[YOUR TASK]: Go through the records and report each line holding the string "新建APP".
::::::::
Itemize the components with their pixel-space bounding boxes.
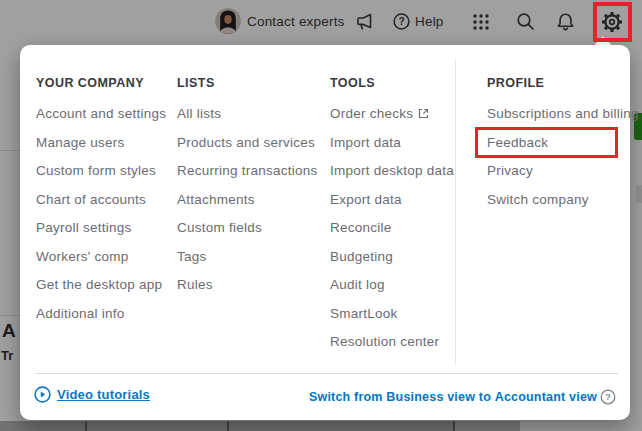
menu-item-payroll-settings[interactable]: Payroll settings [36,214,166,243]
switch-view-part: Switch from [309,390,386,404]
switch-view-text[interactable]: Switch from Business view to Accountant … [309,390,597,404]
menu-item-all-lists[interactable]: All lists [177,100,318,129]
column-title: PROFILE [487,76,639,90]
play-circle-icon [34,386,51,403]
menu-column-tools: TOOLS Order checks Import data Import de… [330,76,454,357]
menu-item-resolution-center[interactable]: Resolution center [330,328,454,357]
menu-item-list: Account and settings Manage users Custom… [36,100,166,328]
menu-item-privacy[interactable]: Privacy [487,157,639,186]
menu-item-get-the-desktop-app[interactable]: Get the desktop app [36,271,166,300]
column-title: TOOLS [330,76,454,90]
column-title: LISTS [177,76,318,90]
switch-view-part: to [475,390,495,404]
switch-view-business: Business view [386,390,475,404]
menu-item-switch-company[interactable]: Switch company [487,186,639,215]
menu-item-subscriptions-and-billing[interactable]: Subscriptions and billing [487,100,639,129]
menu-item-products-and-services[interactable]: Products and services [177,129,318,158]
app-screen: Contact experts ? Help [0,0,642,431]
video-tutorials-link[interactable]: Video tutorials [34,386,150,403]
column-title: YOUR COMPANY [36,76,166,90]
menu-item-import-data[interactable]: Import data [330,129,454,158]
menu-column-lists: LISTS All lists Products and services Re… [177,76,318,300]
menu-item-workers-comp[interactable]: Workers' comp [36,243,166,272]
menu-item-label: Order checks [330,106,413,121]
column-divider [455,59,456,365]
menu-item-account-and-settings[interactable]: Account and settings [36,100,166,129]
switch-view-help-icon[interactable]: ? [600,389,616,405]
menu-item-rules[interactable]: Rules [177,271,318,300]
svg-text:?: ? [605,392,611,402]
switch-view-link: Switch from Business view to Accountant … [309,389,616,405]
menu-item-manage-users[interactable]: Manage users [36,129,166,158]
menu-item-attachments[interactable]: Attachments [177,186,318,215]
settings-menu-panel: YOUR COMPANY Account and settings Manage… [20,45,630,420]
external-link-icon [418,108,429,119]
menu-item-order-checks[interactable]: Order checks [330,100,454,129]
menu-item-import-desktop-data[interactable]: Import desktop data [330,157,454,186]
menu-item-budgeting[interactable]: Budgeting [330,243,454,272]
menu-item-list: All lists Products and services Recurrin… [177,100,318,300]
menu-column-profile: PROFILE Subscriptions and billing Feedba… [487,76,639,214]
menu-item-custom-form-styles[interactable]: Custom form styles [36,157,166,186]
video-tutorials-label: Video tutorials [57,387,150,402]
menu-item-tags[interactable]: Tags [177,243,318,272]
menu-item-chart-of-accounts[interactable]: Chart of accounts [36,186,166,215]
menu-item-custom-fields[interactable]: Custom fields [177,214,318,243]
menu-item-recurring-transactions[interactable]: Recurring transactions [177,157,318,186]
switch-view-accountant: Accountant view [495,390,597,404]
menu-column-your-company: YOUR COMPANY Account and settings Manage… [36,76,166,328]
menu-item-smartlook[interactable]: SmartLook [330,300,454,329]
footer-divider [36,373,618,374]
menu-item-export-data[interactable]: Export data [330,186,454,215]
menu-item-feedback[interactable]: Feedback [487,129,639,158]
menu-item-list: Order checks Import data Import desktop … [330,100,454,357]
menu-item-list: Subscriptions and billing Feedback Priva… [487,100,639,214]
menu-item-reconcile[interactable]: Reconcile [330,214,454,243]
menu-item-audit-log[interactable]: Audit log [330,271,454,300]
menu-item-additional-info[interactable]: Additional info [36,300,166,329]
::::::::
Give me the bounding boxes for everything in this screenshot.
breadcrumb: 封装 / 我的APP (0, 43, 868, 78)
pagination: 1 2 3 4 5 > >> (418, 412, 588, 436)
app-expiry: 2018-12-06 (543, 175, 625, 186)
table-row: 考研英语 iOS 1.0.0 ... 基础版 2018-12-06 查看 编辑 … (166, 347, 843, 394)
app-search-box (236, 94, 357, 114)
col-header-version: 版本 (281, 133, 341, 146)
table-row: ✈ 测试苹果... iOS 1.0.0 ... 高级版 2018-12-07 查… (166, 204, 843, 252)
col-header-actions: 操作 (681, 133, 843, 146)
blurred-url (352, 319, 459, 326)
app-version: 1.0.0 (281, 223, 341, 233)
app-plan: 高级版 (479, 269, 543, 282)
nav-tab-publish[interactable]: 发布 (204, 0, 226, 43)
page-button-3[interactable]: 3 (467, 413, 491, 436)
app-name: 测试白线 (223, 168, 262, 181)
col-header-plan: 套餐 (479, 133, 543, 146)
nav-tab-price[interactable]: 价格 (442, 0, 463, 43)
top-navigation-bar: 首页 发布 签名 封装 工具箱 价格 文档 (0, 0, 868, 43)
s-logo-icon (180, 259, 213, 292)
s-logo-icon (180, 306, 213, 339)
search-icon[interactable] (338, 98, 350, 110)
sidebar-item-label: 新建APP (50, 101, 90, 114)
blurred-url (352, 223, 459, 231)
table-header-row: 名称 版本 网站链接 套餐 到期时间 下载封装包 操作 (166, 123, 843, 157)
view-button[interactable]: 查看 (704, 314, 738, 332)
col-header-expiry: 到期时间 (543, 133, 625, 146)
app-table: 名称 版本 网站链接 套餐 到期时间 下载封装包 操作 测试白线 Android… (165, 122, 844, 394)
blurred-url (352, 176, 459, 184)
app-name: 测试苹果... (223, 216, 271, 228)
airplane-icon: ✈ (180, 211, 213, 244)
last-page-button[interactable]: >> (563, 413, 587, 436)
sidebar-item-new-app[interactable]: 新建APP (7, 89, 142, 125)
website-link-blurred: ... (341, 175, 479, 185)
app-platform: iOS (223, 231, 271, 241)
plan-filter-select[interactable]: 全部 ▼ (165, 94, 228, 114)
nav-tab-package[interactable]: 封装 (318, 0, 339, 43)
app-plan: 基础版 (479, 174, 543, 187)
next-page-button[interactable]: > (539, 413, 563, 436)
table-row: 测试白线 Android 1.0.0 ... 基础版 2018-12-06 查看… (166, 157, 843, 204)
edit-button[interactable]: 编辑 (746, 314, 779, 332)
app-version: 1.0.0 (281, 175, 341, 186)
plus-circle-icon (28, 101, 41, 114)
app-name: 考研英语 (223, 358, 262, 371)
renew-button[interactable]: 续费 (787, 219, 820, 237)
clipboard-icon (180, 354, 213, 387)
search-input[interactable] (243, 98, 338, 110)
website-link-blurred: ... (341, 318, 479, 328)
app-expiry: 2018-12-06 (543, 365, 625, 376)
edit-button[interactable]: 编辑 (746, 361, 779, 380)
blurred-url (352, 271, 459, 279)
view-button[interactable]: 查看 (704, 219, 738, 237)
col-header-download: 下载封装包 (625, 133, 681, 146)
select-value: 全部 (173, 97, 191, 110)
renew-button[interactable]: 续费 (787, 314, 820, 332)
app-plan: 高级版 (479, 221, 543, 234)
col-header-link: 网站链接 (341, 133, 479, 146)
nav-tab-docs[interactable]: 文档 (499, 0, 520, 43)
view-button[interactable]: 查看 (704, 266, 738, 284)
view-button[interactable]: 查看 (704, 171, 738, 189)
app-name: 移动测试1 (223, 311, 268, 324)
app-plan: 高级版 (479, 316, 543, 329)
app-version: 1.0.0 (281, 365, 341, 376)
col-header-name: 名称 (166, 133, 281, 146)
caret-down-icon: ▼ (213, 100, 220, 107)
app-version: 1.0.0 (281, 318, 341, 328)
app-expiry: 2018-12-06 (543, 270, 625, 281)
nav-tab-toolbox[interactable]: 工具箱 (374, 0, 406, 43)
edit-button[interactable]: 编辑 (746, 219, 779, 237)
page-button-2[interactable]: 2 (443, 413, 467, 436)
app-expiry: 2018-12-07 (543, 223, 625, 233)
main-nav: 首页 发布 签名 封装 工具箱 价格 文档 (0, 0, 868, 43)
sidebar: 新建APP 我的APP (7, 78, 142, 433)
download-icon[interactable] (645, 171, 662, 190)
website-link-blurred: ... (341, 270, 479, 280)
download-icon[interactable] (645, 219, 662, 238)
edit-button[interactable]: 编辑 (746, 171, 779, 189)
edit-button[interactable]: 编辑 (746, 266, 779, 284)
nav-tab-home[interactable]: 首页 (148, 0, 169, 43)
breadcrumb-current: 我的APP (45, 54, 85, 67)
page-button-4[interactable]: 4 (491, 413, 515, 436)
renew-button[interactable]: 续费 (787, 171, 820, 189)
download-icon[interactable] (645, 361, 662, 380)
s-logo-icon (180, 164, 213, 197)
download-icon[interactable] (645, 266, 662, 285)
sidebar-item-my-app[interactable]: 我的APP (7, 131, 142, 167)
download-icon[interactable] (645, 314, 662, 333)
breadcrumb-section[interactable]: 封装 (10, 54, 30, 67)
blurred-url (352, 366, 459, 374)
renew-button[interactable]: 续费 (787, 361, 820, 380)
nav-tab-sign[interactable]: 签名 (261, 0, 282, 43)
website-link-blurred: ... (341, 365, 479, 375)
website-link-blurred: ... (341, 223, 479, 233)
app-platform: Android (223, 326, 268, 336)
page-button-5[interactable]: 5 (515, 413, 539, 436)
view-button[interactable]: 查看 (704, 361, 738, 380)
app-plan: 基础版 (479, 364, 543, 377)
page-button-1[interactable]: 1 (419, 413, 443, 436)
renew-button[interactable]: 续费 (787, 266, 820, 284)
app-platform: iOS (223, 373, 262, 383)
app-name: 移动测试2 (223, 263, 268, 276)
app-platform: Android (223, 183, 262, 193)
::::::::
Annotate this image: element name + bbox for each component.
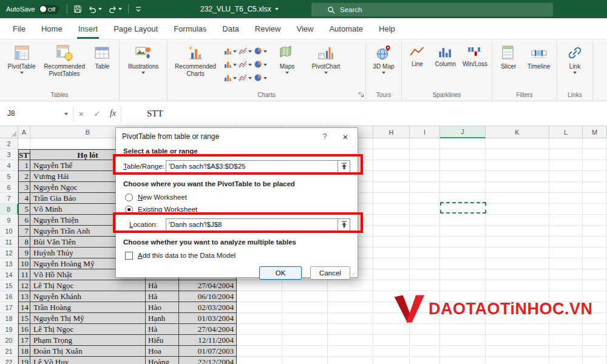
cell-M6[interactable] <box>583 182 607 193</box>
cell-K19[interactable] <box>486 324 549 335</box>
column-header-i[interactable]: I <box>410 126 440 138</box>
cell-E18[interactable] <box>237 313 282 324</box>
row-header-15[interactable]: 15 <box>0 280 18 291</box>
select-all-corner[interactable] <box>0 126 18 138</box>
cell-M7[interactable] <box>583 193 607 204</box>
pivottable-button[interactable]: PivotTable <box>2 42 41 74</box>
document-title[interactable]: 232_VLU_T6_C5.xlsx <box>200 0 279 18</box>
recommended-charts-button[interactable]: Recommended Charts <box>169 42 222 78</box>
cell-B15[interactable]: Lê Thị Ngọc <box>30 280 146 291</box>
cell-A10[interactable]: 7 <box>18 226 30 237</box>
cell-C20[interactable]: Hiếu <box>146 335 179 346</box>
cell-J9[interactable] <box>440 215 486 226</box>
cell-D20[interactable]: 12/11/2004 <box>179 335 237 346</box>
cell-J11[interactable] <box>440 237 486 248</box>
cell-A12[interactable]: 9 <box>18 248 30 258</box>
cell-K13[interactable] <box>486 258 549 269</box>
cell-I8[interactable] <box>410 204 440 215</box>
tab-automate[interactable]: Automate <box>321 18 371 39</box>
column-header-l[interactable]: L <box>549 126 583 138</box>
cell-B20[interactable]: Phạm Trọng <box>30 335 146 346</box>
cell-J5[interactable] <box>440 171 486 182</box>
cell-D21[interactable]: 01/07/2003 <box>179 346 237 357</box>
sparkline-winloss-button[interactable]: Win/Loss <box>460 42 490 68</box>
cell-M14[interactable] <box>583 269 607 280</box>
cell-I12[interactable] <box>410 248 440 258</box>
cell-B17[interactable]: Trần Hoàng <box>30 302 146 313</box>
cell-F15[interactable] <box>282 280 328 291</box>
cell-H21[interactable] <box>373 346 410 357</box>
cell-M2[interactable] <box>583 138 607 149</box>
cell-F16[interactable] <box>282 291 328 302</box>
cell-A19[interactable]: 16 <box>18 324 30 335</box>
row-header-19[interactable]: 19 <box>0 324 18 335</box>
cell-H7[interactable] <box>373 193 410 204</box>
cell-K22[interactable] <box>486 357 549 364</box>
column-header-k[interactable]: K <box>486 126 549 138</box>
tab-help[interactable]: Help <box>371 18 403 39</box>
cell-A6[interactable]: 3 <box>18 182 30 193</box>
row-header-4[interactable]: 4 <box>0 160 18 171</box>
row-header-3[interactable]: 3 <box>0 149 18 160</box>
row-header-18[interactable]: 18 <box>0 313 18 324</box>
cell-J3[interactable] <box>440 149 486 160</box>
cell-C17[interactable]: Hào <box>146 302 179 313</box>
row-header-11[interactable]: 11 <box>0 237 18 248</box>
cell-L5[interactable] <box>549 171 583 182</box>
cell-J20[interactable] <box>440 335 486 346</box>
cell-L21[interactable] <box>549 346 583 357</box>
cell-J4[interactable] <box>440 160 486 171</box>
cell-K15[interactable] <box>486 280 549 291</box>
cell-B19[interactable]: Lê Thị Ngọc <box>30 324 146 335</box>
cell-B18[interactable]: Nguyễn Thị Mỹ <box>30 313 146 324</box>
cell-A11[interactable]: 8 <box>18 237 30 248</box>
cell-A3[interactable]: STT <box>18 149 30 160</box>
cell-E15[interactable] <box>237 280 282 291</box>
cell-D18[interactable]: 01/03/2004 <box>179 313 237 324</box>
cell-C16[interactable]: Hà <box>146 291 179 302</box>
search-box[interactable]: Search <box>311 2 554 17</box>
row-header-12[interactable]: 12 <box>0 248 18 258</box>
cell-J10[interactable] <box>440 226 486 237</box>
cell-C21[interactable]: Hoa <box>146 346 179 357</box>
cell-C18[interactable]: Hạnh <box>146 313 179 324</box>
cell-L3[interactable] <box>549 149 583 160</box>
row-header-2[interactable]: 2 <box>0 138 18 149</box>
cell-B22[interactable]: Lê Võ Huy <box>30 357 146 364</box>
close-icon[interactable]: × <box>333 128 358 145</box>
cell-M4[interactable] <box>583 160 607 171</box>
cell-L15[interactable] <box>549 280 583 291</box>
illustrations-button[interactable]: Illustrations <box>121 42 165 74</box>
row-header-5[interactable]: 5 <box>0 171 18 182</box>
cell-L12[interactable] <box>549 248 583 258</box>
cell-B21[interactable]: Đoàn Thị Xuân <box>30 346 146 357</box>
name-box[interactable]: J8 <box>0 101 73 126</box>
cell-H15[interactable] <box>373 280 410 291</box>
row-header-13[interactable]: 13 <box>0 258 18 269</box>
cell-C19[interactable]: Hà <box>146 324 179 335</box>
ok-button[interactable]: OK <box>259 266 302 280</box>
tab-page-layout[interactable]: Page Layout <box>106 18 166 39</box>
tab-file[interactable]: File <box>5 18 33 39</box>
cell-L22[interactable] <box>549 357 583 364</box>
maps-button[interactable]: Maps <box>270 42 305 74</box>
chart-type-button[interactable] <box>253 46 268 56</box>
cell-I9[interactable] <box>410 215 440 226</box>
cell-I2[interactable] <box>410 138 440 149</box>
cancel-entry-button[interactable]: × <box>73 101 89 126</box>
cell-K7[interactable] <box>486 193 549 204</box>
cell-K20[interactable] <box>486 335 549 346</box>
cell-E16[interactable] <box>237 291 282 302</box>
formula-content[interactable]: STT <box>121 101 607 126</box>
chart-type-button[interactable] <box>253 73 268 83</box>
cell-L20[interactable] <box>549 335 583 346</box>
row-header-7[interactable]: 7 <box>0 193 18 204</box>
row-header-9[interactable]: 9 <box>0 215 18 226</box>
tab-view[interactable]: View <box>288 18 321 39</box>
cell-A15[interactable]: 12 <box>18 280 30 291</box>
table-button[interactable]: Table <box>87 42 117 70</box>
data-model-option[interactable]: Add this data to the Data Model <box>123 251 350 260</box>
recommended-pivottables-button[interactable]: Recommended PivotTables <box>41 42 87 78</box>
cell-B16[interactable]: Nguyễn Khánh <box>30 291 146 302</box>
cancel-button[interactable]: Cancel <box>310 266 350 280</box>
::::::::
[SOLUTION]:
sidebar-item-label: 新建APP (50, 101, 90, 114)
sidebar-item-new-app[interactable]: 新建APP (7, 89, 142, 125)
sidebar: 新建APP 我的APP (7, 78, 142, 433)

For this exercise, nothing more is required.